[Stored items]
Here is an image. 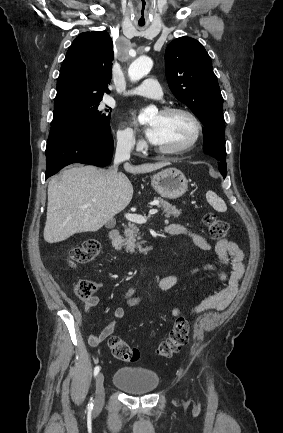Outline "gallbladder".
<instances>
[{
  "label": "gallbladder",
  "instance_id": "gallbladder-1",
  "mask_svg": "<svg viewBox=\"0 0 283 433\" xmlns=\"http://www.w3.org/2000/svg\"><path fill=\"white\" fill-rule=\"evenodd\" d=\"M116 223L115 221H109V223H107L106 227L107 229H113V227H115Z\"/></svg>",
  "mask_w": 283,
  "mask_h": 433
}]
</instances>
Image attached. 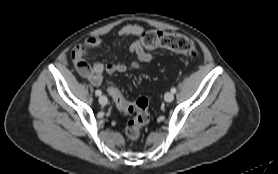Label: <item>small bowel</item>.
<instances>
[{"mask_svg":"<svg viewBox=\"0 0 278 174\" xmlns=\"http://www.w3.org/2000/svg\"><path fill=\"white\" fill-rule=\"evenodd\" d=\"M142 33L143 28L137 24H127L118 31V35L124 39L140 36ZM102 43L103 39L101 37H91L85 41L84 45L78 46L73 53L78 73L86 78L95 87H98L102 84L103 74L105 72L108 74H113L116 72L124 73L127 70H139L141 69L140 62H150L154 58L152 53L147 52L144 49L140 41H134L129 46V53L135 55L139 61H133L129 66H127L124 62H108L106 64L95 62L92 66L89 64H79L80 60L77 53L79 47L96 48Z\"/></svg>","mask_w":278,"mask_h":174,"instance_id":"1","label":"small bowel"}]
</instances>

* [DIRECTIONS]
Among the entries above, find every line holding "viewBox" and copy it.

* [RESPONSE BOX]
  "mask_svg": "<svg viewBox=\"0 0 283 433\" xmlns=\"http://www.w3.org/2000/svg\"><path fill=\"white\" fill-rule=\"evenodd\" d=\"M116 223L115 221H109V223H107L106 227L107 229H113V227H115Z\"/></svg>",
[{"mask_svg":"<svg viewBox=\"0 0 278 174\" xmlns=\"http://www.w3.org/2000/svg\"><path fill=\"white\" fill-rule=\"evenodd\" d=\"M142 33L143 28L137 24H127L118 31V35L124 39L140 36ZM102 43L103 39L101 37H91L85 41L84 45L78 46L73 53L78 73L86 78L95 87H98L102 84L103 74L105 72L108 74H113L116 72L124 73L127 70H139L141 69L140 62H150L154 58L152 53L147 52L144 49L140 41H134L129 46V53L135 55L139 61H133L129 66H127L124 62H108L106 64L95 62L92 66L89 64H79L80 60L77 53L79 47L96 48Z\"/></svg>","mask_w":278,"mask_h":174,"instance_id":"1","label":"small bowel"}]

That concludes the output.